If you’re needing more cords of wood, Hans Addicks has got your back. Three years ago, he started Tree Fellers, a business based out of Alpine that focuses on felling trees, hauling them off, and delivering wood. “[Tree felling] is one of the coolest things ever,” says Addicks. “I cannot explain it to you. . . . There’s something about being axe man that is just awesome. It’s the hardest work I’ve ever done. It is also the most rewarding in a lot of ways. Your office is outside. I like the fresh air, and when you cut pine trees out here and spruce trees, it smells like Christmas time. . . . It’s wholesome. It is extraordinarily hard work, and that feels really good to me. I’m a man’s man, so I like getting out there with axes and saws and getting after it.”
Before Addicks and his family relocated to Wyoming he says, “I did this for fun back home, and I developed a skill set that not a lot of people even know about anymore it seems like.

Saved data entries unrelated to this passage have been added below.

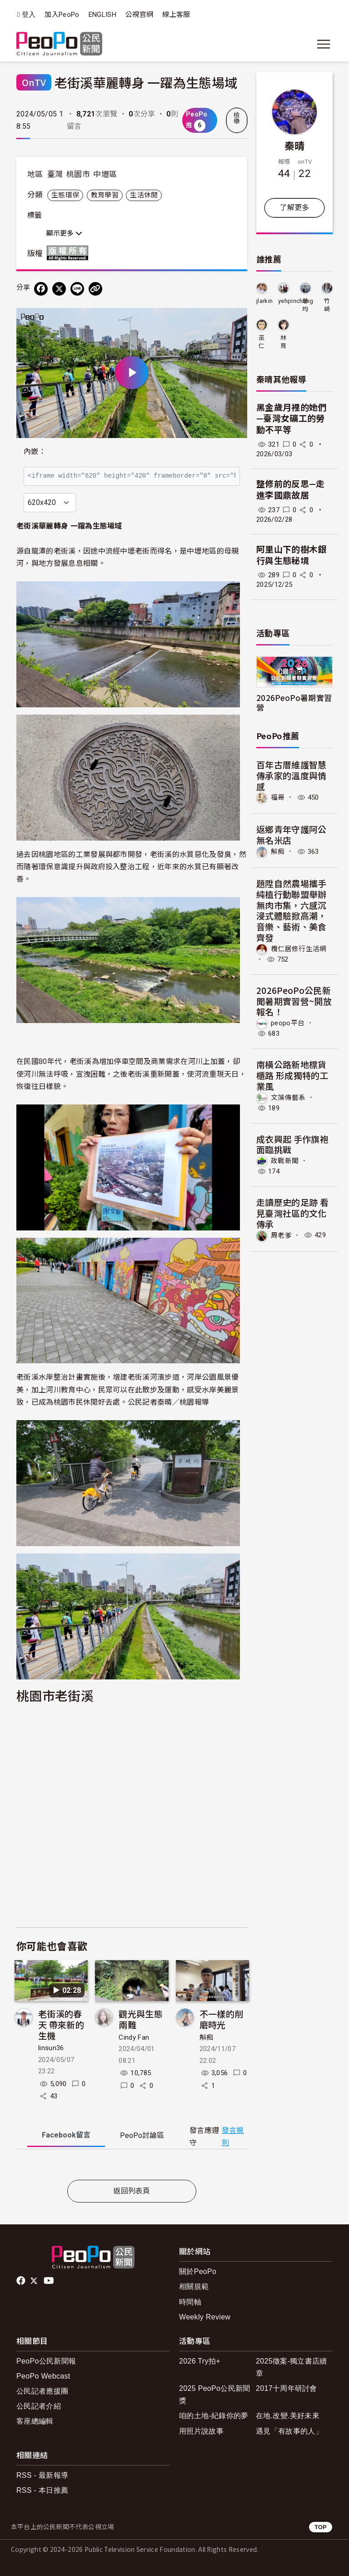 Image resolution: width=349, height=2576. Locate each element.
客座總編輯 (35, 2421)
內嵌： (35, 451)
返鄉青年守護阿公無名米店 (291, 834)
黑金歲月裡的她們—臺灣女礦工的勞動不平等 (291, 419)
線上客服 (176, 14)
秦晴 (294, 145)
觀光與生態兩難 (141, 2019)
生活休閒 (144, 195)
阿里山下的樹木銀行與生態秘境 (291, 555)
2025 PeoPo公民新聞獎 (214, 2394)
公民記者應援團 (42, 2391)
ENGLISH (102, 14)
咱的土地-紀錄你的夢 (214, 2416)
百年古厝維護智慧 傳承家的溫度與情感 (295, 775)
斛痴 (206, 2037)
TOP (320, 2527)
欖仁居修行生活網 (299, 949)
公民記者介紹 (38, 2406)
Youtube (49, 2280)
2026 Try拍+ (199, 2361)
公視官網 (139, 14)
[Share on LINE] (77, 289)
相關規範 (194, 2286)
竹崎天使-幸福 (327, 305)
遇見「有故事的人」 (289, 2431)
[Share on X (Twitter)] (59, 289)
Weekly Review (204, 2317)
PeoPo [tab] (142, 2135)
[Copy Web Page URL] (95, 289)
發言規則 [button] (233, 2136)
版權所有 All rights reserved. (69, 253)
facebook (21, 2280)
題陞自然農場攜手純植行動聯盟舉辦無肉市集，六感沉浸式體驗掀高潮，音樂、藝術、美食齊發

And the people that do are either huge companies that have bucket trucks and . . . cranes and all kinds of heavy equipment, and then there’s just guys like me that kind of do it small.”
Doing it small is what makes Tree Fellers unique. When it comes to felling trees, Addicks takes the old-fashioned route. He has no heavy machinery. “I climb on spurs and a flip line,” says Addicks, “spurs like gaffs, basically spikes that go on your legs. And then kind of like a big adjustable lanyard that you kind of throw around the tree and the flip line or scare strap, and then you go up that way. It’s old school.”
Addicks can remove trees on your property, chop them up into cords, and hand them over to you for personal use. Or he can haul off the wood and find someone else who needs it. The minimum rate for tree removal is $500 and goes up from there depending on the tree’s size and proximity to other trees, homes, septic systems, sprinkler systems, and the like. You can contact Addicks at firstname.lastname@example.org or (307) 690-4383.
All in all, Addicks is focused on good customer service. “I believe your word is your worth,” he says. “So I wanted to do something around here where I could help. . . . I mean it it’s a wholesome way to do things. I can put some money in my pocket, and I can heat someone else’s home, or I can spare their house from getting hit by a big nasty tree or something like that. It’s just a good line of work.”